14 September 2012, Sweetcrude, JUBA – SOUTH Sudan has decided to split a massive oil concession largely held by Total into three blocks, granting one to the French energy company and the others to two foreign firms, government officials said according to a report.
An oil industry source identified the other two operators as US firm Exxon Mobil and Kuwait’s Kufpec, which had already claimed about a quarter of the mostly unexplored block, known as Block B, Reuters reported.
Total, ExxonMobil and Kuwait Petroleum, the state-owned parent firm of Kufpec, all declined to comment.
Total had already challenged the decision to break up the block, granted before South Sudan split away from Sudan last year, Deputy Minister for Petroleum and Mining Elizabeth James Bol told the news wire.
Other government officials said South Sudan had the right to renegotiate deals agreed in the old, united Sudan and would go ahead and divide the concession, which comprises much of South Sudan’s eastern Jonglei state.

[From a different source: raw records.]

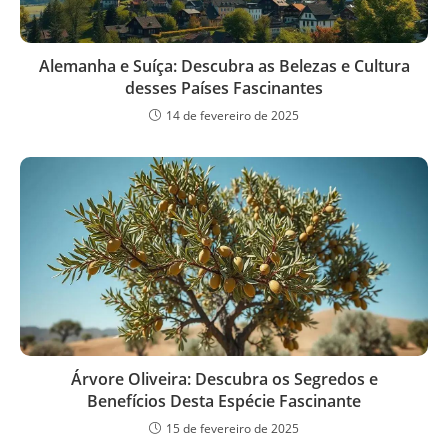
Alemanha e Suíça: Descubra as Belezas e Cultura
desses Países Fascinantes
14 de fevereiro de 2025
Árvore Oliveira: Descubra os Segredos e
Benefícios Desta Espécie Fascinante
15 de fevereiro de 2025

South Sudan, which depends heavily on oil but whose reserves are expected to decline sharply in coming years, had been pressing Total to start exploring
Block B, which at about 120,000 square kilometres – roughly the size of nearby Eritrea.

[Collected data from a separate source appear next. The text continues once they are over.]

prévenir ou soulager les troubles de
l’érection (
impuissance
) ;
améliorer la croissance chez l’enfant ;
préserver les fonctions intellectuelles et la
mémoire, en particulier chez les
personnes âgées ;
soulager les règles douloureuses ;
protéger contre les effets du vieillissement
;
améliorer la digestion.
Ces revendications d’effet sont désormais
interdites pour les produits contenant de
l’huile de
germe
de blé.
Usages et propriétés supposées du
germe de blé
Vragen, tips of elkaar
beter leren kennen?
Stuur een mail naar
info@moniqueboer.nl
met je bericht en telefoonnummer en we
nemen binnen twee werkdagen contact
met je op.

Total stopped operations in the block in 1985 after the resumption of Sudan’s decades-long civil war, which ended with a 2005 peace deal that paved the way for South Sudan to declare independence last year.
Despite holding on to its claim to a leading stake in Block B, Total has not yet resumed exploration – a source of friction with some South Sudanese officials. In February Total said it would resume exploration soon.
It was unclear whether Total would have any legal grounds to challenge the decision.
A petroleum bill passed after South Sudan seceded said its new government was not bound by past agreements and had the right to review and split blocks.
In January, South Sudan said it had signed new agreements with the Chinese, Malaysian and Indian companies that dominate the country’s oil sector to replace the existing deals with north Sudan.
South Sudan’s Information Minister Barnaba Marial Benjamin told Reuters one of the three blocks would go to Total.
“The other two will be put on tender … It’s going to happen soon,” Benjamin added. “The ministry has a green light to go ahead with that.”
Asked about Total’s previous agreement, he said: “That was with the old Sudan … This is a different country altogether. They recognize that.”
An industry source speaking on condition of anonymity said the two remaining blocks would go to Exxon Mobil and Kufpec, Kuwait’s state exploration firm.
The source said the final deal was not signed yet, but would be finished “as soon as possible”. He gave no financial details.